Netflix’s new heartfelt romantic comedy Juanita is based off Sheila Williams’ Dancing on the Edge of the Roof: A Novel. The Juanita of the novel is 41. Alfre Woodard, the absolutely stellar actress who plays the lead character Juanita Lewis in the film, is 66. Woodard is wonderful, but in taking this role she has erased a particular black woman from a story that has long needed to be told.

“On the surface, ‘Juanita’ is a fantasy that gives its older black heroine permission to chase her happiness, whatever that may be (the narrative wonderfully portrays it simply as elsewhere). But even more than that, the film is a testament to how necessary and urgent it is for black women to embark on purely selfish adventures in order to rediscover themselves.”

Candice Frederick

The original Juanita is in her very early forties with three grown children and a grandchild that she cares for. And her age is important to the story conveyed. Because the Juanita of Dancing is a woman who did not get to enjoy a rebellious and adventurous adolescence and young adulthood because she was too busy fulfilling the obligations of being a mother. And now here she is at 41, the last of what she believes to be her youth and vibrancy slipping away, and she is stuck repeating her narrow, tiny life with her grandchild as she did with her children. That is what drives her to pick up and go. Somewhere. Anywhere. To be something other than what she has always been.

A Juanita in her early sixties who waited until she was well into her thirties to start having children—the Juanita that Woodard plays—would have had ample time to “live” in the space between her youth and her maternal obligations. And we are given no information on what Juanita did during that span of time and why it was not enough to satisfy her. And I believe that information is necessary. I think devoting more time to Juanita’s phobias regarding travel and open spaces and how it had limited her would have helped to make sense of these glaring gaps.

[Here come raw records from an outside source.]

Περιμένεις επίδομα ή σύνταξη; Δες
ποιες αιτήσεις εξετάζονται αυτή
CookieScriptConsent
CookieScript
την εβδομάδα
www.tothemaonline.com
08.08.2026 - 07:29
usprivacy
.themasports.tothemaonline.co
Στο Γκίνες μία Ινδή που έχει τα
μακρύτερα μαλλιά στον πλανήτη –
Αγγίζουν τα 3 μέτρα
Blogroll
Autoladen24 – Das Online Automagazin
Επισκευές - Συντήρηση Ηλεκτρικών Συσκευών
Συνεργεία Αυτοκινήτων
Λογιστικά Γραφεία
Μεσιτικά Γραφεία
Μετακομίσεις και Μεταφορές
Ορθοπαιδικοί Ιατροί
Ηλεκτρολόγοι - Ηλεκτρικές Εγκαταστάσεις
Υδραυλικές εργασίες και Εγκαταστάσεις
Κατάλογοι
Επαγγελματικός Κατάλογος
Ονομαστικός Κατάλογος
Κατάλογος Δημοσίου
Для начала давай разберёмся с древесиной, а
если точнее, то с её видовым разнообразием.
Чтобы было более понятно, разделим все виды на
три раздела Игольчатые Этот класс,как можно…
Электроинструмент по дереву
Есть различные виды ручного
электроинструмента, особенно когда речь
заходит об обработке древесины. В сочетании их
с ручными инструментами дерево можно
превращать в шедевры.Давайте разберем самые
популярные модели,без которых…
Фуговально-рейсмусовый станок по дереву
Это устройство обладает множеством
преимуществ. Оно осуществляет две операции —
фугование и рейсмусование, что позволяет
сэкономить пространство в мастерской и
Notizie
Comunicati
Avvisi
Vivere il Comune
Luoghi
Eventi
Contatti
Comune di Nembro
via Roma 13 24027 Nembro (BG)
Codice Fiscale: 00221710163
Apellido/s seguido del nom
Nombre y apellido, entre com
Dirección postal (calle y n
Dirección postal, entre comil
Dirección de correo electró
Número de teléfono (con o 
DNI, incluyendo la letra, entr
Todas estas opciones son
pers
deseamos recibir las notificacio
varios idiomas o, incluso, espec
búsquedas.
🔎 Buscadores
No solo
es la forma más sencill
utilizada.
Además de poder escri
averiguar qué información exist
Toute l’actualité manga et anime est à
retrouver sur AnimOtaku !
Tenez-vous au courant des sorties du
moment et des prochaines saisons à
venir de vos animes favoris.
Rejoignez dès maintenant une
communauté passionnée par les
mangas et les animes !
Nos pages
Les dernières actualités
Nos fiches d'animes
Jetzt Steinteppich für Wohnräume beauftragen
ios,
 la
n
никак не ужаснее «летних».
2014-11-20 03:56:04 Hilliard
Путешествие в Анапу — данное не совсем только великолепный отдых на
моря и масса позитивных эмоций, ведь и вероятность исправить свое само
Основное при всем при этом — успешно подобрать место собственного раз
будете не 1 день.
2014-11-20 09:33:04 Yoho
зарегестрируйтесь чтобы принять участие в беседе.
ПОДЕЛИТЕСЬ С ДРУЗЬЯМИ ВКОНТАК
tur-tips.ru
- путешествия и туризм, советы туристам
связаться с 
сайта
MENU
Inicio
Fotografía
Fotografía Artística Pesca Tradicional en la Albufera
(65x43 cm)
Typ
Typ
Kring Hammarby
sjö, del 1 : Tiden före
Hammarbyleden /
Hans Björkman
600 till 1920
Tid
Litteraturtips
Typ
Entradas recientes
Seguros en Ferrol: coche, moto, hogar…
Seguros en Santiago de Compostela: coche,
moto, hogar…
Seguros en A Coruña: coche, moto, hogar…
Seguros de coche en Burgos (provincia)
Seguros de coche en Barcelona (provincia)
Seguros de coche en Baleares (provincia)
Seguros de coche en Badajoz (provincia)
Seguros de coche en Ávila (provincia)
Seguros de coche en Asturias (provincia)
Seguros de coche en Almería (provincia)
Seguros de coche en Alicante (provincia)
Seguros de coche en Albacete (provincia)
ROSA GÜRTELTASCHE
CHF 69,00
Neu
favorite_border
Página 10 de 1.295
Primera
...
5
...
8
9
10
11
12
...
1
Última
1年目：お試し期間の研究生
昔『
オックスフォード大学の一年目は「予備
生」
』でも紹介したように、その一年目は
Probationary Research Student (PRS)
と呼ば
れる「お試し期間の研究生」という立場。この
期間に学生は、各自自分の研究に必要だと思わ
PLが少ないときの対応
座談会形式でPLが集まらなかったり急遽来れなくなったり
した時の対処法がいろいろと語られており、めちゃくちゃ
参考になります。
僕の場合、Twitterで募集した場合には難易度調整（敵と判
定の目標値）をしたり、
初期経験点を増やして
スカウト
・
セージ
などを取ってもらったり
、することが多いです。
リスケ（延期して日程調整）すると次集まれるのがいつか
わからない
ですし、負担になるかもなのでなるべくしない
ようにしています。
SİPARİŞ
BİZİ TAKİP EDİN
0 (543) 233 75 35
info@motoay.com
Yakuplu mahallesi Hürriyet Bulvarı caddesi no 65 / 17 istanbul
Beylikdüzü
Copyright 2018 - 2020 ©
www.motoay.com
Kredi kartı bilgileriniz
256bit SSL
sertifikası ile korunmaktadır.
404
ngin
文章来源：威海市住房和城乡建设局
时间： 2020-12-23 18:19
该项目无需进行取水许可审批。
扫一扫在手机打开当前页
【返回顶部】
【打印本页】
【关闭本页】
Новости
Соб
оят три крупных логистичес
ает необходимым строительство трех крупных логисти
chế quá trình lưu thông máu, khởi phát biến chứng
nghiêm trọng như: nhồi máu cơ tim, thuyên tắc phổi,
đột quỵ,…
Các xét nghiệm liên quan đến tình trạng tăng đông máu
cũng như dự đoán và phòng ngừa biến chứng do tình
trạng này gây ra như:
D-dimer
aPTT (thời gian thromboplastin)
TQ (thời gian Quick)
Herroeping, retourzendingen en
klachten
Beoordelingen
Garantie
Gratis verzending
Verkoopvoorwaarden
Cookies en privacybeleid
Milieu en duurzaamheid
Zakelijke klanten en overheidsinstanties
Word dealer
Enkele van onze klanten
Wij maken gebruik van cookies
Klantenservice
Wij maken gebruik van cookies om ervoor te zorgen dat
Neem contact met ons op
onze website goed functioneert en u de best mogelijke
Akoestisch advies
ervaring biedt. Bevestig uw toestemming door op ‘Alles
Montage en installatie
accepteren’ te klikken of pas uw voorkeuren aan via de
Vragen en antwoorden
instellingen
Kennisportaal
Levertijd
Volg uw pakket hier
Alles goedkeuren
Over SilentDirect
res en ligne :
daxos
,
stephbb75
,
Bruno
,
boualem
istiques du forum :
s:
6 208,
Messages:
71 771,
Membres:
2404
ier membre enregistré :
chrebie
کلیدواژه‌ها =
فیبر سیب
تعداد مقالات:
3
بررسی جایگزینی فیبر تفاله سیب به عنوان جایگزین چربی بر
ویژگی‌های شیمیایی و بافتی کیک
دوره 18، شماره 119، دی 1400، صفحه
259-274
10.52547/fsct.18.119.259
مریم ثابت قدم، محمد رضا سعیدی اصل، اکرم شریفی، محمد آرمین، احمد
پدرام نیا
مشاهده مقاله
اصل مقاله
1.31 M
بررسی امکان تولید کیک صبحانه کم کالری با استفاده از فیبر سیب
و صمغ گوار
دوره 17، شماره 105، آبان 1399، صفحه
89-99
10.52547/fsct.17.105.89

I enjoyed Juanita thoroughly, but the stretched timeline that went unaddressed became an elephant in the room over the course of the film. I would love to see more romances involving women in their forties and in their sixties that address the particular roles these women play in our society and culture. Altering the script of Juanita to address the particular concerns of Woodard’s generation instead of “playing it straight” from the novel would have improved an already semi-solid romantic comedy.